Gina GAMBINO, a minor by her next friend c/o Kinney & Smith, Lauren Boyd, a minor by her next friend c/o Kinney & Smith, Hayfield Secondary School Students, c/o Kinney & Smith, and Hayfield Farm News Staff, c/o Kinney & Smith, Appellees, v. FAIRFAX COUNTY SCHOOL BOARD, Rodney S. Page, Mary Anne Lecos, Anthony T. Lane, Frank M. Alston, Ruth H. Dell, Nancy Falck, Robert G. Hunt, Ann Kahn, John J. Caussin, Robert E. Smith, S. John David, and Doris Torrice, Appellants.
No. 77-1326.
United States Court of Appeals, Fourth Circuit.
Argued June 10, 1977.
Decided Oct. 17, 1977.
Thomas J. Cawley, Fairfax, Va. (William E. Donnelly, III, McCandlish, Lillard, Bauknight, Church & Best, Fairfax, Va., on brief), for appellants.
Michael S. Shelton, Richmond, Va. (Christopher B. Fager, Washington, D. C., James W. Korman, Arlington, Va., on brief), for appellees.
Before WINTER, BUTZNER and RUSSELL, Circuit Judges.
PER CURIAM:
The Fairfax County School Board appeals the district court’s order enjoining it from banning the publication of portions of an article about birth control in a school newspaper, The Farm News The Board’s major contentions are that (1) the first amendment does not apply to The Farm News because it is an in-house organ of the school system, funded and sponsored by the Board, *158and therefore cannot be viewed as a public forum; (2) the school’s students are a captive audience because the newspaper is solicited for and distributed during school hours, and students cannot avoid exposure to the controverted article — therefore the public forum doctrine does not apply; and (3) even if the newspaper itself is subject to the first amendment protection, the article is not protected because its publication would undermine a valid school policy which prohibits the teaching of birth control as part of the curriculum.
Upon considering the Board’s general policy toward student publications, as well as past articles in The Farm News, the district court found that the newspaper was established as a public forum for student expression, and therefore is subject to first amendment protection.
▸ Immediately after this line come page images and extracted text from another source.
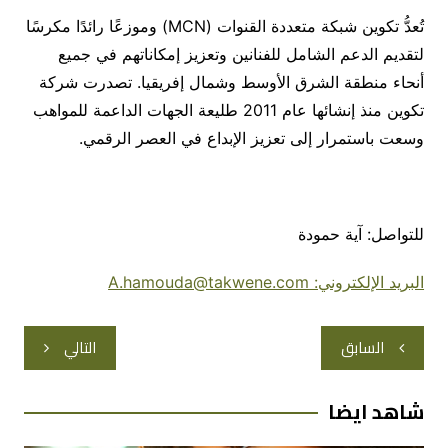
تُعدُّ تكوين شبكة متعددة القنوات (MCN) وموزعًا رائدًا مكرسًا
لتقديم الدعم الشامل للفنانين وتعزيز إمكاناتهم في جميع
أنحاء منطقة الشرق الأوسط وشمال إفريقيا. تصدرت شركة
تكوين منذ إنشائها عام 2011 طليعة الجهات الداعمة للمواهب
وسعت باستمرار إلى تعزيز الإبداع في العصر الرقمي.
للتواصل: آية حمودة
البريد الإلكتروني: A.hamouda@takwene.com
تصفّح
السابق
التالي
المقالات
شاهد ايضا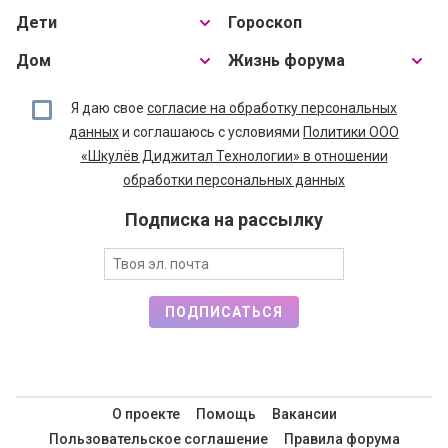
Дети
Гороскоп
Дом
Жизнь форума
Я даю свое
согласие на обработку персональных
данных
и соглашаюсь с условиями
Политики ООО
«Шкулёв Диджитал Технологии» в отношении
обработки персональных данных
Подписка на рассылку
ПОДПИСАТЬСЯ
О проекте
Помощь
Вакансии
Пользовательское соглашение
Правила форума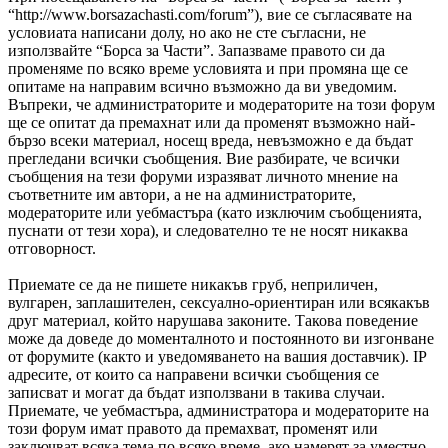
“http://www.borsazachasti.com/forum”), вие се съгласявате на
условиата написани долу, но ако не сте съгласни, не
използвайте “Борса за Части”. Запазваме правото си да
променяме по всяко време условията и при промяна ще се
опитаме на направим всично възможно да ви уведомим.
Въпреки, че администраторите и модераторите на този форум
ще се опитат да премахнат или да променят възможно най-
бързо всеки материал, носещ вреда, невъзможно е да бъдат
прегледани всички съобщения. Вие разбирате, че всички
съобщения на тези форуми изразяват личното мнение на
съответните им автори, а не на администраторите,
модераторите или уебмастъра (като изключим съобщенията,
пуснати от тези хора), и следователно те не носят никаква
отговорност.
Приемате се да не пишете никакъв груб, неприличен,
вулгарен, заплашителен, сексуално-ориентиран или всякакъв
друг материал, който нарушава законите. Такова поведение
може да доведе до моменталното и постоянното ви изгонване
от форумите (както и уведомяването на вашия доставчик). IP
адресите, от които са направени всички съобщения се
записват и могат да бъдат използвани в такива случаи.
Приемате, че уебмастъра, администратора и модераторите на
този форум имат правото да премахват, променят или
заключват всяка тема по всяко време, ако намерят за уместно.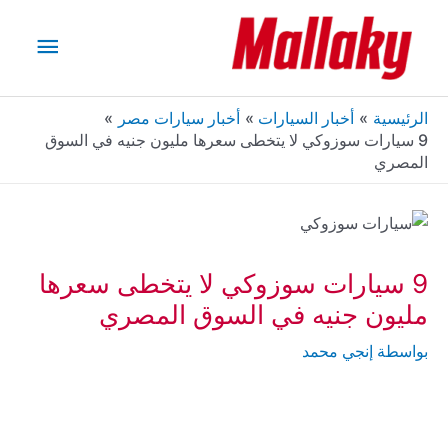
خطي
القائم
لى
لمحتوى
الرئيس
الرئيسية
أخبار السيارات
أخبار سيارات مصر
9 سيارات سوزوكي لا يتخطى سعرها مليون جنيه في السوق
المصري
9 سيارات سوزوكي لا يتخطى سعرها
مليون جنيه في السوق المصري
بواسطة
إنجي محمد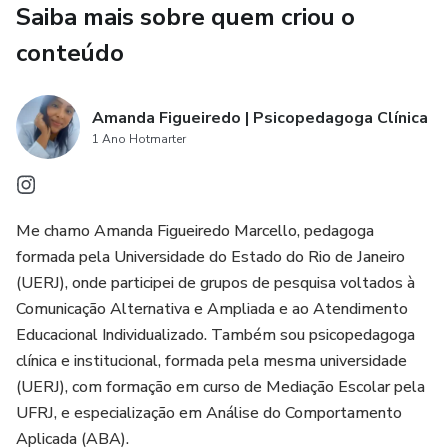
Saiba mais sobre quem criou o
-Professores do AEE e educadores
conteúdo
-Pais que acompanham de perto o desenvolvimento de
seus filhos
Amanda Figueiredo | Psicopedagoga Clínica
1 Ano Hotmarter
-Adolescentes com TDAH, TEA, Altas
Habilidades/Superdotação ou qualquer jovem que precise
de estímulos cognitivos de forma estruturada e lúdica
Me chamo Amanda Figueiredo Marcello, pedagoga
formada pela Universidade do Estado do Rio de Janeiro
📍 O que você encontra neste material:
(UERJ), onde participei de grupos de pesquisa voltados à
Comunicação Alternativa e Ampliada e ao Atendimento
✔️ Atividades com objetivos definidos, tempo estimado e
Educacional Individualizado. Também sou psicopedagoga
orientações claras
clínica e institucional, formada pela mesma universidade
(UERJ), com formação em curso de Mediação Escolar pela
✔️ Estímulos cognitivos prontos para usar no consultório,
UFRJ, e especialização em Análise do Comportamento
na escola ou em casa
Aplicada (ABA).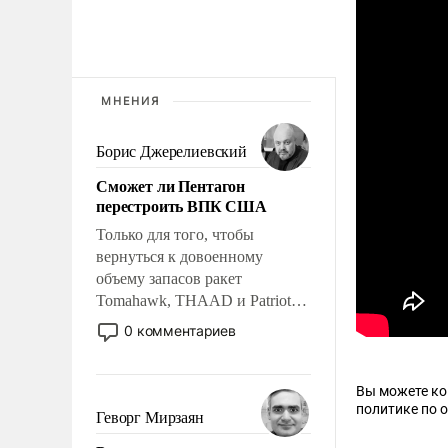
МНЕНИЯ
Борис Джерелиевский
Сможет ли Пентагон
перестроить ВПК США
Только для того, чтобы
вернуться к довоенному
объему запасов ракет
Tomahawk, THAAD и Patriot
США потребуется более трех
0 комментариев
лет. Даже небольшая война с
Ираном опустошила
американские арсеналы.
Вы можете к
политике по 
Сложившаяся ситуация
Геворг Мирзаян
означает многолетний период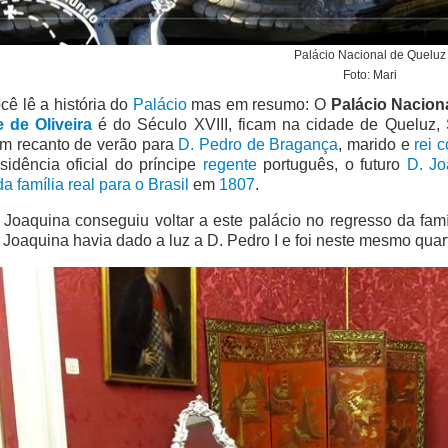
Palácio Nacional de Queluz
Foto: Mari
cê lê a história do
Palácio
mas em resumo: O
Palácio Nacion
e de Oliveira
é do Século XVIII, ficam na cidade de Queluz, S
m recanto de verão para
D. Pedro de Bragança
, marido e
rei 
sidência oficial do príncipe
regente
português, o futuro
D. Jo
a família real para o Brasil
em
1807
.
 Joaquina conseguiu voltar a este palácio no regresso da fam
 Joaquina havia dado a luz a D. Pedro I e foi neste mesmo quart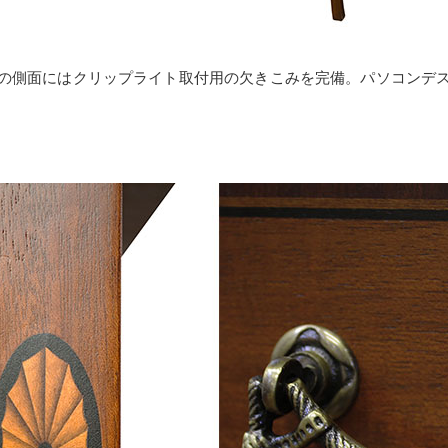
の側面にはクリップライト取付用の欠きこみを完備。パソコンデ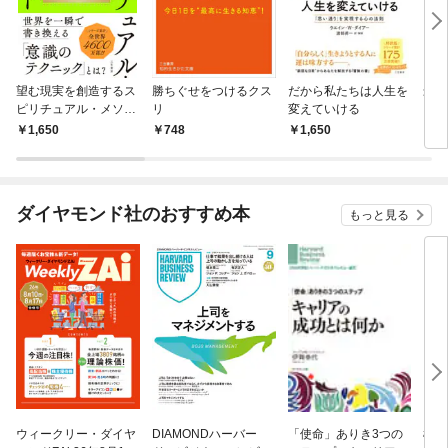
望む現実を創造するス
勝ちぐせをつけるクス
だから私たちは人生を
最高
ピリチュアル・メソッ
リ
変えていける
くれ
ド
る幸
1,650
748
1,650
1,
叶え
ダイヤモンド社のおすすめ本
もっと見る
ウィークリー・ダイヤ
DIAMONDハーバー
「使命」ありき3つの
極限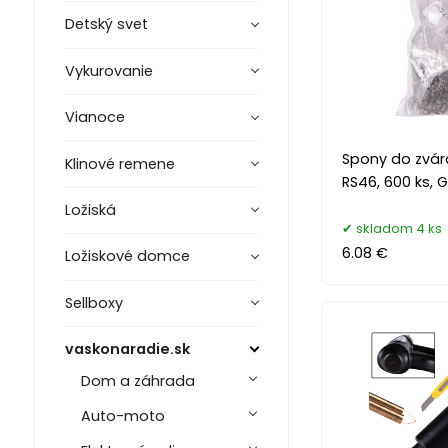
Detský svet
Vykurovanie
Vianoce
Spony do zvára
Klinové remene
RS46, 600 ks, 
Ložiská
skladom 4 ks
6.08 €
Ložiskové domce
Sellboxy
vaskonaradie.sk
Dom a záhrada
Auto-moto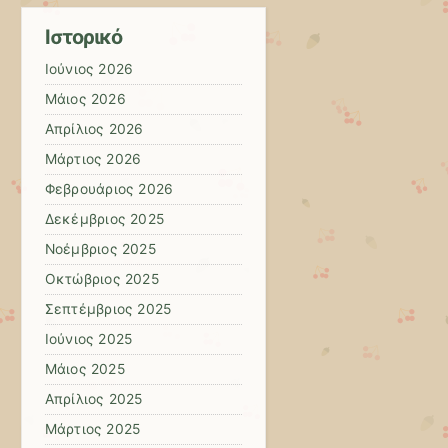
Ιστορικό
Ιούνιος 2026
Μάιος 2026
Απρίλιος 2026
Μάρτιος 2026
Φεβρουάριος 2026
Δεκέμβριος 2025
Νοέμβριος 2025
Οκτώβριος 2025
Σεπτέμβριος 2025
Ιούνιος 2025
Μάιος 2025
Απρίλιος 2025
Μάρτιος 2025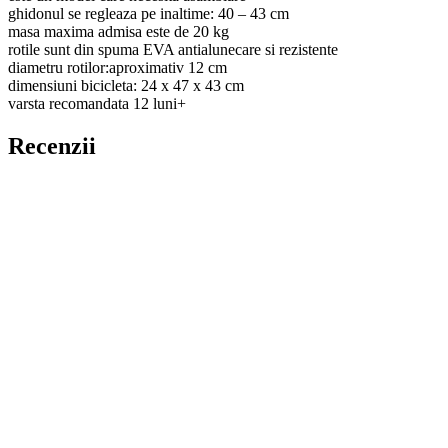
ghidonul se regleaza pe inaltime: 40 – 43 cm
masa maxima admisa este de 20 kg
rotile sunt din spuma EVA antialunecare si rezistente
diametru rotilor:aproximativ 12 cm
dimensiuni bicicleta: 24 x 47 x 43 cm
varsta recomandata 12 luni+
Recenzii
Nu există recenzii până acum.
Fii primul care scrii o recenzie pentru „Bicicleta fara pedale 4 roti,
echilibru, pentru bebelusi, Rosie, MalPlay”
Adresa ta de email nu va fi publicată.
Câmpurile obligatorii sunt
marcate cu
*
Evaluarea ta
*
Recenzia ta
*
It also concluded that the students are not a captive audience merely because of their compulsory attendance at the school. Finally, the court concluded that because the newspaper was established as a public forum and not as an official publication, it cannot be viewed as part of the curriculum; accordingly, the general power of the Board to regulate course content does not apply.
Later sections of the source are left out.